Segment Open

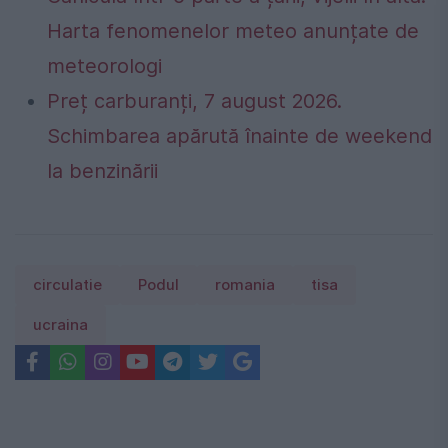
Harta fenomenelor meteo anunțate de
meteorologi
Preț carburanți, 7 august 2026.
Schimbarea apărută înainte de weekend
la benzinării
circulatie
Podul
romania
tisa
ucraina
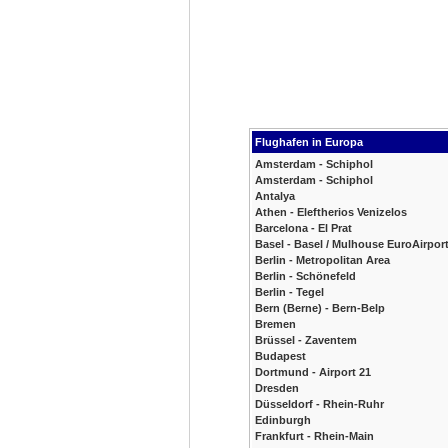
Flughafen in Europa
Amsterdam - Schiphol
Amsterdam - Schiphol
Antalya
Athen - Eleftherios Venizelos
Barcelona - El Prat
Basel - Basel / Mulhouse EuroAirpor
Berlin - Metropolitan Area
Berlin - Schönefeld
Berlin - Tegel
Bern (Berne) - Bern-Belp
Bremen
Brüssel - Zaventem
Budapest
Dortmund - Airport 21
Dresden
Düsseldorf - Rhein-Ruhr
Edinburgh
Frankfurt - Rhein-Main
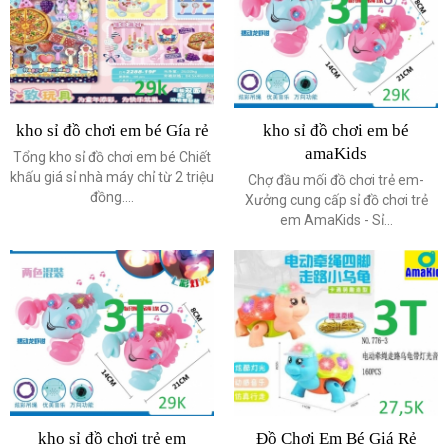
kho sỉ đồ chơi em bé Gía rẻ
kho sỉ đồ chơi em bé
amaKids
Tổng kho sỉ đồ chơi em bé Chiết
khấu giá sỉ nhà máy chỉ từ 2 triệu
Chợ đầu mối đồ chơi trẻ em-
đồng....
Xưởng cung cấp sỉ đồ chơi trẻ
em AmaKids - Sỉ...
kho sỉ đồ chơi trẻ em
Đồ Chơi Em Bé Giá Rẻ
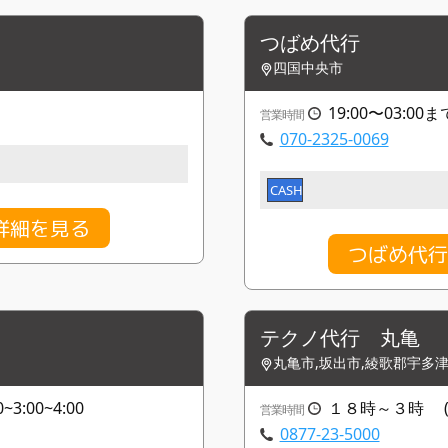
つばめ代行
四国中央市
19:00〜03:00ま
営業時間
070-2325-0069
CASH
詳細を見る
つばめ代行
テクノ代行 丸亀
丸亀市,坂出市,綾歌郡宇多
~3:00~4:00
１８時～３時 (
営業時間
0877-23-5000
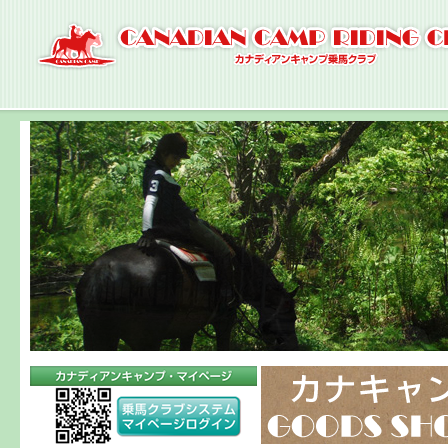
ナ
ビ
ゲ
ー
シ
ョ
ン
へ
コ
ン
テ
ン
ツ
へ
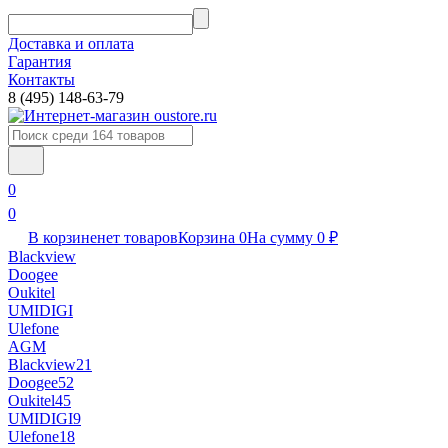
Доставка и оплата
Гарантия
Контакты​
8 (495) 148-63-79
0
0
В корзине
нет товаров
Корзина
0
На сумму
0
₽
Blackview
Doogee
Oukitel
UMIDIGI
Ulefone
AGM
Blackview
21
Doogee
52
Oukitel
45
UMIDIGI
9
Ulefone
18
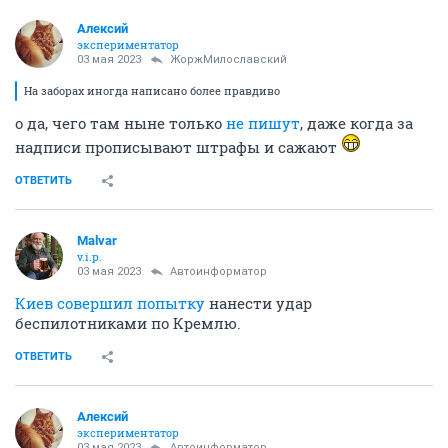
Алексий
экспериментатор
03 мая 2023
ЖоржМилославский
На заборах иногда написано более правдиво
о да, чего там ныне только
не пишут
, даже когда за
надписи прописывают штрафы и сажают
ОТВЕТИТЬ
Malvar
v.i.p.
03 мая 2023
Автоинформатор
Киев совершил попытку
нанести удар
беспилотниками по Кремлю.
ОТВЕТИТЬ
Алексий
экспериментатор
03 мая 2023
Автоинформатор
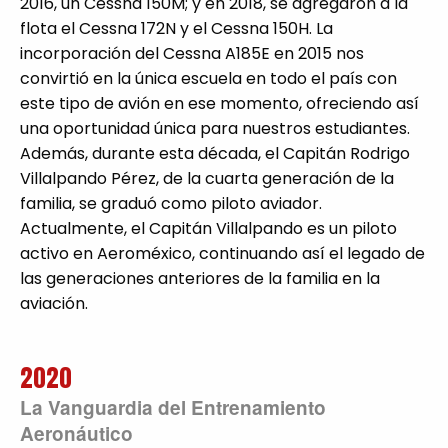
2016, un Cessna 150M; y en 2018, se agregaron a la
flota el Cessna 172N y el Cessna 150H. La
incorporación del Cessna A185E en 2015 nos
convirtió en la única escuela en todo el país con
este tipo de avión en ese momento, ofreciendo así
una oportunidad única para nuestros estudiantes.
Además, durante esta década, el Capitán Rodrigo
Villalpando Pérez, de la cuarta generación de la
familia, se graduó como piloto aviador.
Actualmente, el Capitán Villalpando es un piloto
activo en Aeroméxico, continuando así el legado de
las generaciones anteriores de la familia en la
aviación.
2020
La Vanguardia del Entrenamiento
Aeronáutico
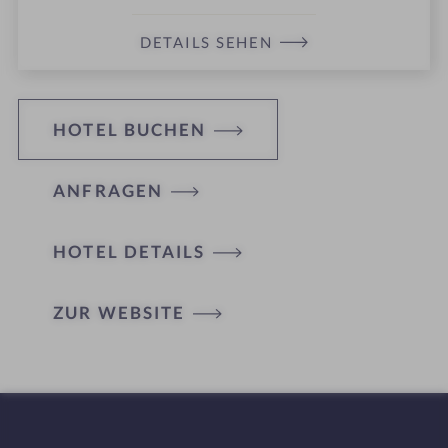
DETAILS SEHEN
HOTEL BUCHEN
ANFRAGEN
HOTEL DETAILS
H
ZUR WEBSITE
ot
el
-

Segment Closed

What you will do:
Leave the pictures out and set down the rest of the listing above exactly.

Exercise solution:
Harta fenomenelor meteo anunțate de
meteorologi
Preț carburanți, 7 august 2026.
Schimbarea apărută înainte de weekend
la benzinării
circulatie
Podul
romania
tisa
ucraina
Flughafen in Europa
Amsterdam - Schiphol
Amsterdam - Schiphol
Antalya
Athen - Eleftherios Venizelos
Barcelona - El Prat
Basel - Basel / Mulhouse EuroAirpor
Berlin - Metropolitan Area
Berlin - Schönefeld
Berlin - Tegel
Bern (Berne) - Bern-Belp
Bremen
Brüssel - Zaventem
Budapest
Dortmund - Airport 21
Dresden
Düsseldorf - Rhein-Ruhr
Edinburgh
Frankfurt - Rhein-Main
kho sỉ đồ chơi em bé Gía rẻ
kho sỉ đồ chơi em bé
amaKids
Tổng kho sỉ đồ chơi em bé Chiết
khấu giá sỉ nhà máy chỉ từ 2 triệu
Chợ đầu mối đồ chơi trẻ em-
đồng....
Xưởng cung cấp sỉ đồ chơi trẻ
em AmaKids - Sỉ...
kho sỉ đồ chơi trẻ em
Đồ Chơi Em Bé Giá Rẻ
つばめ代行
四国中央市
19:00〜03:00ま
営業時間
070-2325-0069
CASH
詳細を見る
つばめ代行
テクノ代行 丸亀
丸亀市,坂出市,綾歌郡宇多
~3:00~4:00
１８時～３時 (
営業時間
0877-23-5000
ナ
ビ
ゲ
ー
シ
ョ
ン
へ
コ
ン
テ
ン
ツ
へ
Доставка и оплата
Гарантия
Контакты​
8 (495) 148-63-79
0
0
В корзине
нет товаров
Корзина
0
На сумму
0
₽
Blackview
Doogee
Oukitel
UMIDIGI
Ulefone
AGM
Blackview
21
Doogee
52
Oukitel
45
UMIDIGI
9
Ulefone
18
Алексий
экспериментатор
03 мая 2023
ЖоржМилославский
На заборах иногда написано более правдиво
о да, чего там ныне только
не пишут
, даже когда за
надписи прописывают штрафы и сажают
ОТВЕТИТЬ
Malvar
v.i.p.
03 мая 2023
Автоинформатор
Киев совершил попытку
нанести удар
беспилотниками по Кремлю.
ОТВЕТИТЬ
Алексий
экспериментатор
03 мая 2023
Автоинформатор
2016, un Cessna 150M; y en 2018, se agregaron a la
flota el Cessna 172N y el Cessna 150H. La
incorporación del Cessna A185E en 2015 nos
convirtió en la única escuela en todo el país con
este tipo de avión en ese momento, ofreciendo así
una oportunidad única para nuestros estudiantes.
Además, durante esta década, el Capitán Rodrigo
Villalpando Pérez, de la cuarta generación de la
familia, se graduó como piloto aviador.
Actualmente, el Capitán Villalpando es un piloto
activo en Aeroméxico, continuando así el legado de
las generaciones anteriores de la familia en la
aviación.
2020
La Vanguardia del Entrenamiento
Aeronáutico
DETAILS SEHEN
HOTEL BUCHEN
ANFRAGEN
HOTEL DETAILS
H
ZUR WEBSITE
ot
el
-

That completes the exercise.